Stored data entries

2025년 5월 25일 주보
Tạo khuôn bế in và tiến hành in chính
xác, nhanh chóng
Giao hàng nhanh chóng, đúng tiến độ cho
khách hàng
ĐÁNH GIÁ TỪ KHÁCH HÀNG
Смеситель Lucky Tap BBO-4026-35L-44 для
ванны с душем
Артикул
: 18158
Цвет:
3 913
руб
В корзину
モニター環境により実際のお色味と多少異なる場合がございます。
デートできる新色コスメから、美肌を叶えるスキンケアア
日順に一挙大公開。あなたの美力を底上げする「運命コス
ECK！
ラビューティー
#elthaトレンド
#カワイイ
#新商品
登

==

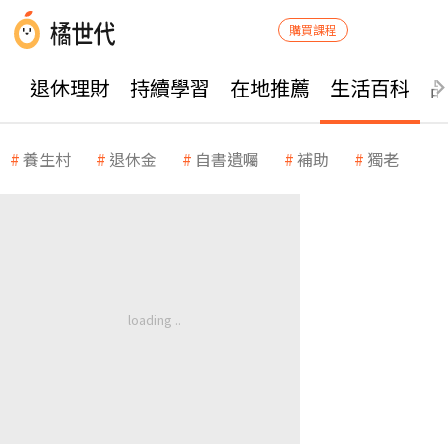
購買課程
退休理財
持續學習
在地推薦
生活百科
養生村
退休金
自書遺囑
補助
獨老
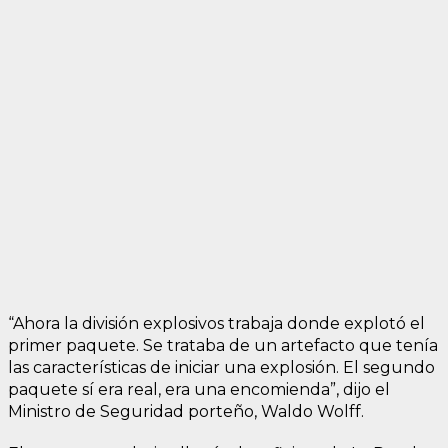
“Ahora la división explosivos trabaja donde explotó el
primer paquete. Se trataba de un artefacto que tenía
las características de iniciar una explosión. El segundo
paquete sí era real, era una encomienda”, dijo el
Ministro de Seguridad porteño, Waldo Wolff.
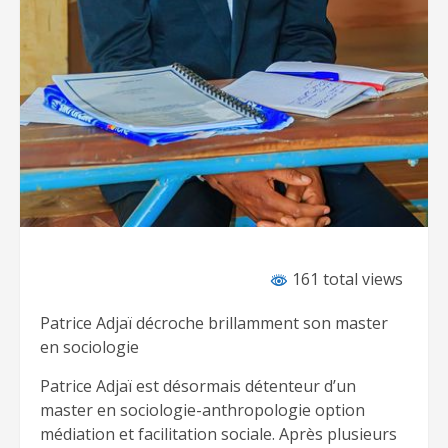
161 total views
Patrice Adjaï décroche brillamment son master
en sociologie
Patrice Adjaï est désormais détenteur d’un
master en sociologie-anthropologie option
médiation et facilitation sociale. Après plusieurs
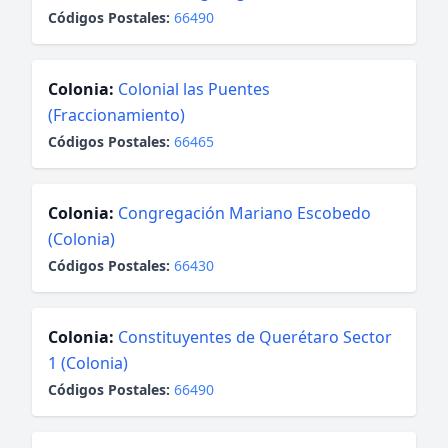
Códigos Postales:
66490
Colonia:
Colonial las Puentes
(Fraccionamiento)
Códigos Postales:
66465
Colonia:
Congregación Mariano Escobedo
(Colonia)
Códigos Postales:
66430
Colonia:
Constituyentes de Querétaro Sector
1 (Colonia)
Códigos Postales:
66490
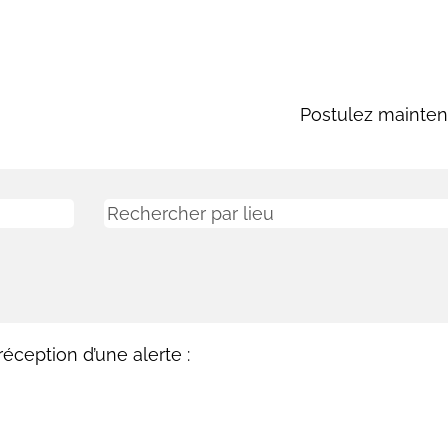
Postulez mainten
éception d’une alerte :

...

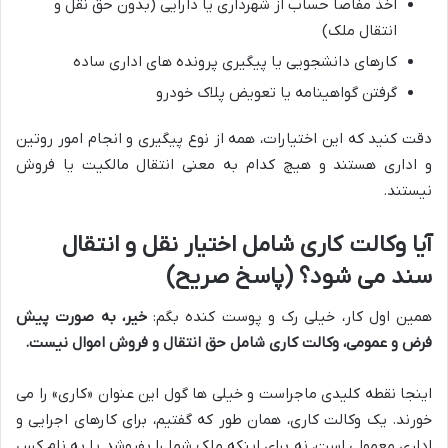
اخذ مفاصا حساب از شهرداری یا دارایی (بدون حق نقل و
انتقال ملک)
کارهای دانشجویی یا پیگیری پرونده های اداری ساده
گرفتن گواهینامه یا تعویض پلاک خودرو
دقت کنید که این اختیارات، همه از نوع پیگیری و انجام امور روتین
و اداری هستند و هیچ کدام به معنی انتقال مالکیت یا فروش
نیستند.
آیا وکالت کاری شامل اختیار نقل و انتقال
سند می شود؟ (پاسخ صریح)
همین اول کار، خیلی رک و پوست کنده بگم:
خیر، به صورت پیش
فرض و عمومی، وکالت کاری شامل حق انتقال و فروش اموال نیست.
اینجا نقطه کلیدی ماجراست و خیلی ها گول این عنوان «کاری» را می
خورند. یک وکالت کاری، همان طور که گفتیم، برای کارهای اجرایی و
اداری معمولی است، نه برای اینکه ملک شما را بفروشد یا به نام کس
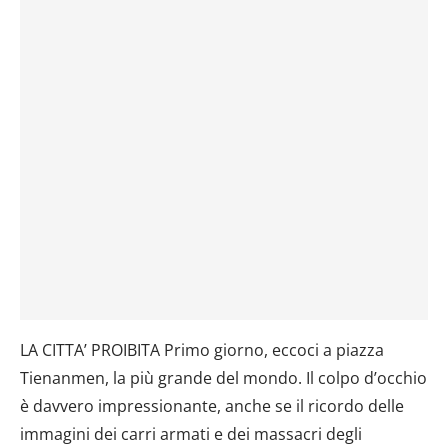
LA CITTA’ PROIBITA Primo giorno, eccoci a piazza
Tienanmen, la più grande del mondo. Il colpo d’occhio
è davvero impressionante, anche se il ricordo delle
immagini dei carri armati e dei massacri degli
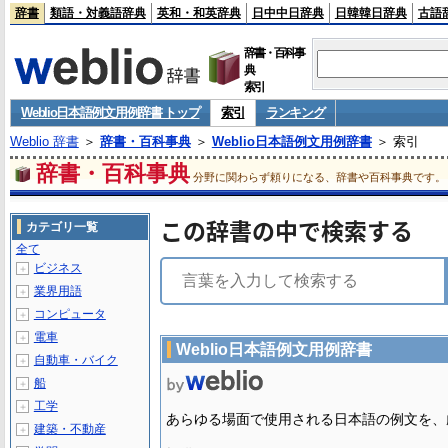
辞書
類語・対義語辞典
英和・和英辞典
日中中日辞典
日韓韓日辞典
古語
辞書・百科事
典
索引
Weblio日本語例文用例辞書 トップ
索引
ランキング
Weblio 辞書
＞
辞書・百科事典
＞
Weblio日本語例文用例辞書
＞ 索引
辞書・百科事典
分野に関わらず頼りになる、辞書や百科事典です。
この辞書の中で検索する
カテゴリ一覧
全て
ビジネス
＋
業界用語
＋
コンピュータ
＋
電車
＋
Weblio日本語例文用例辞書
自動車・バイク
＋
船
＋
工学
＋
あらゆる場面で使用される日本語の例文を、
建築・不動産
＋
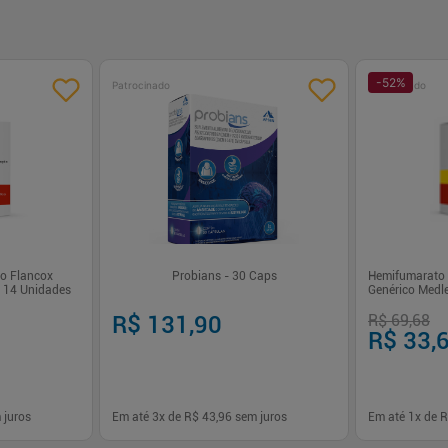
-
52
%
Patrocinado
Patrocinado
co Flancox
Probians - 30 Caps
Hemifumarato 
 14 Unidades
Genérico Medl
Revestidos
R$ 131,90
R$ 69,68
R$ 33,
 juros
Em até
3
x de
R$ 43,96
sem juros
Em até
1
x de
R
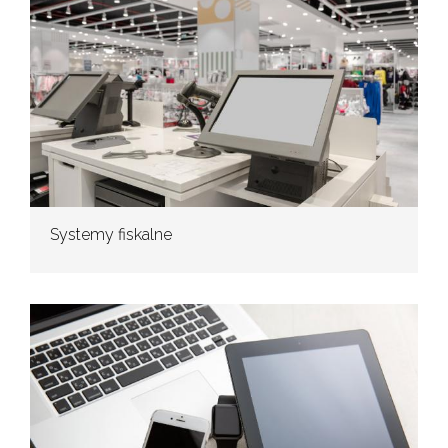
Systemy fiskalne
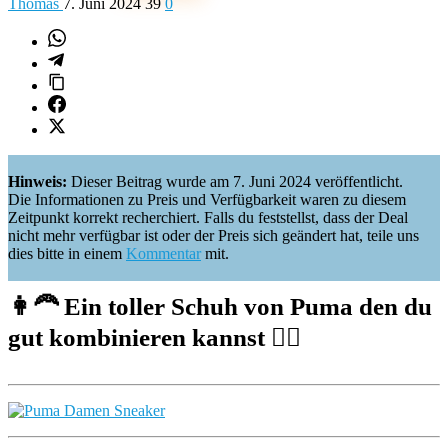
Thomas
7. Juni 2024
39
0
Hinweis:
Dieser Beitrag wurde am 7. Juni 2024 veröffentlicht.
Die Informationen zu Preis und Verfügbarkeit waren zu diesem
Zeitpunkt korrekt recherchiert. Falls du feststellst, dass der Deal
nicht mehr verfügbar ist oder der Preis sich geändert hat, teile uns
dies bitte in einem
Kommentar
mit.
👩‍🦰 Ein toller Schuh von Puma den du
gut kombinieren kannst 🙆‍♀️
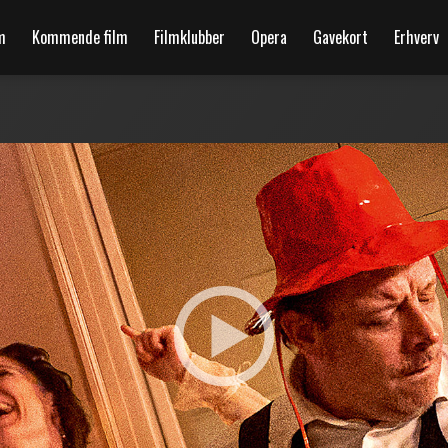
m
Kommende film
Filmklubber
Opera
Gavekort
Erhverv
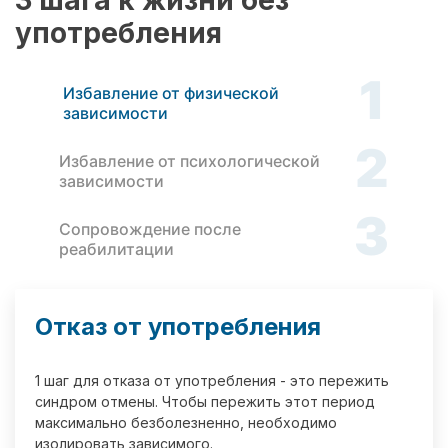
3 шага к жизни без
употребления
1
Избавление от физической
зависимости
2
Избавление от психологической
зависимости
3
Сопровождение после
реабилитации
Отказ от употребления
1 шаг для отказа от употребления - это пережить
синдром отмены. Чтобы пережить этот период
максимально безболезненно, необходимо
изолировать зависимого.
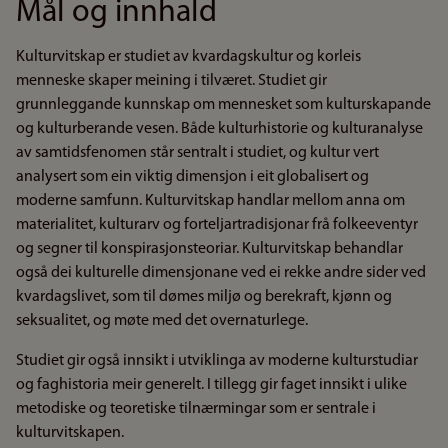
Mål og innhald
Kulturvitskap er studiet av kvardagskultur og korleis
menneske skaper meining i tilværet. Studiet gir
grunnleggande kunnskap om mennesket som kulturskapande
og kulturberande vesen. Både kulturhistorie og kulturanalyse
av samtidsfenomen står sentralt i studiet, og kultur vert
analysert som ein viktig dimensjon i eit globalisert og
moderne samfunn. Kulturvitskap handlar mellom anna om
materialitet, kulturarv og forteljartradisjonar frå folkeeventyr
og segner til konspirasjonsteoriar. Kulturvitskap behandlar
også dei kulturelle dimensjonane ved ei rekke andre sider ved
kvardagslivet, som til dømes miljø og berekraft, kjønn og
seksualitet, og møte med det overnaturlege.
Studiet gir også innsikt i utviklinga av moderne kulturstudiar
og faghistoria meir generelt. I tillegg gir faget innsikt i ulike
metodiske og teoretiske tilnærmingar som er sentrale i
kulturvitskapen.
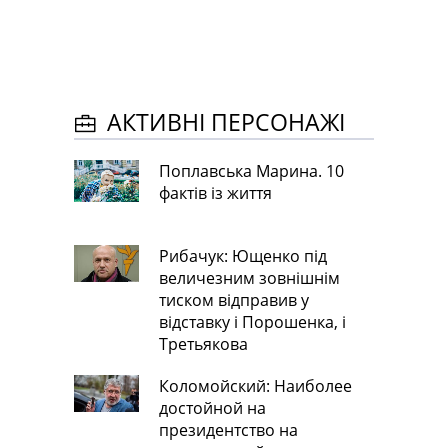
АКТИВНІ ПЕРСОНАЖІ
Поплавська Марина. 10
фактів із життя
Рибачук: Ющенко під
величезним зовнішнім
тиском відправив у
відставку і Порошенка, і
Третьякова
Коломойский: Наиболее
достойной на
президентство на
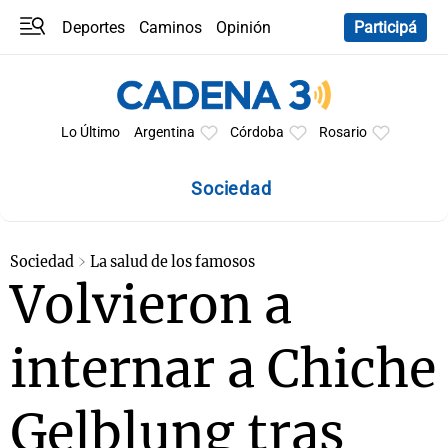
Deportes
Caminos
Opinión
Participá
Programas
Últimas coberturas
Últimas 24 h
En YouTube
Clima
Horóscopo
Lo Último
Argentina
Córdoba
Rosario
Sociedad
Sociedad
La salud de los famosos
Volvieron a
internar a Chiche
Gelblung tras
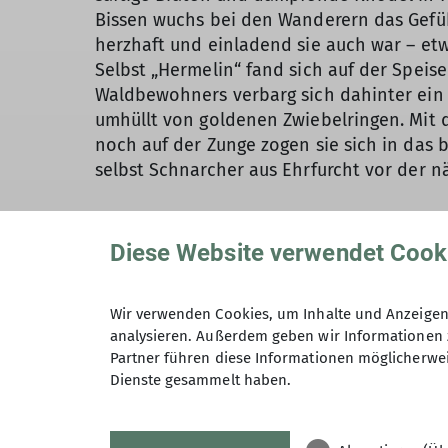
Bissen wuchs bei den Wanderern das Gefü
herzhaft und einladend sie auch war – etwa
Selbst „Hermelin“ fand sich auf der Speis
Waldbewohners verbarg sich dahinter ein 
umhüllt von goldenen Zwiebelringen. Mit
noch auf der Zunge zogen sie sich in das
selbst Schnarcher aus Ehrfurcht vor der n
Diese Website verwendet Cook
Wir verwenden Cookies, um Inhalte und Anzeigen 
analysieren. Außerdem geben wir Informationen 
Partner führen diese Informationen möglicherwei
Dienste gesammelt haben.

#### TASK:
Look above for the line with "Рибачук: Ющенко під" and the line with "Dienste gesammelt haben.". Give again exactly those two lines and all lines between them, pictures excluded.

#### RESULT OF THIS TASK:
Рибачук: Ющенко під
величезним зовнішнім
тиском відправив у
відставку і Порошенка, і
Третьякова
Коломойский: Наиболее
достойной на
президентство на
Deportes
Caminos
Opinión
Participá
Programas
Últimas coberturas
Últimas 24 h
En YouTube
Clima
Horóscopo
Lo Último
Argentina
Córdoba
Rosario
Sociedad
Sociedad
La salud de los famosos
Volvieron a
internar a Chiche
Gelblung tras
Bissen wuchs bei den Wanderern das Gefü
herzhaft und einladend sie auch war – etwa
Selbst „Hermelin“ fand sich auf der Speis
Waldbewohners verbarg sich dahinter ein 
umhüllt von goldenen Zwiebelringen. Mit
noch auf der Zunge zogen sie sich in das
selbst Schnarcher aus Ehrfurcht vor der n
Diese Website verwendet Cook
Wir verwenden Cookies, um Inhalte und Anzeigen 
analysieren. Außerdem geben wir Informationen 
Partner führen diese Informationen möglicherwei
Dienste gesammelt haben.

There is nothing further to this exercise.